• **Description of the task**
Check every line below for the word "REDUCER" and show those that hold it.

==============================

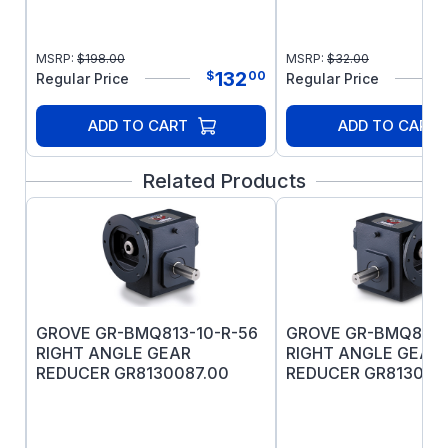
MSRP:
$
198.00
MSRP:
$
32.00
132
$
00
Regular Price
Regular Price
ADD TO CART
ADD TO CART
Related Products
GROVE GR-BMQ813-10-R-56
GROVE GR-BMQ813-
RIGHT ANGLE GEAR
RIGHT ANGLE GEAR
REDUCER GR8130087.00
REDUCER GR813007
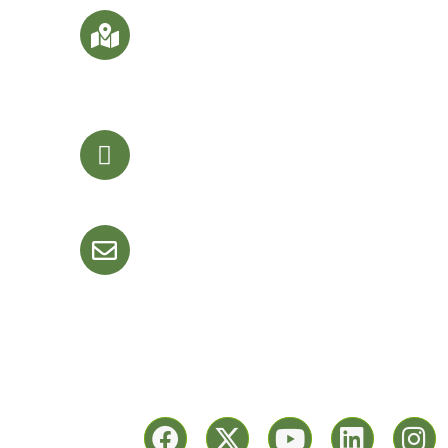
SF Office No. 9 & 10, Darshanam Trade
Center-III Bs. Darshanam Central Park
Nr. Surya Palace Hotel, Sayajigunj,
Vadodara- 390020. Gujarat, India
er
+91-9510497685
+91 76220 91080
+91-2653 194957
info@keyonwebtech.com
keyonwebtech@gmail.com
llow Us On:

==============================

• **Reply**
REDUCER GR8130087.00
REDUCER GR813007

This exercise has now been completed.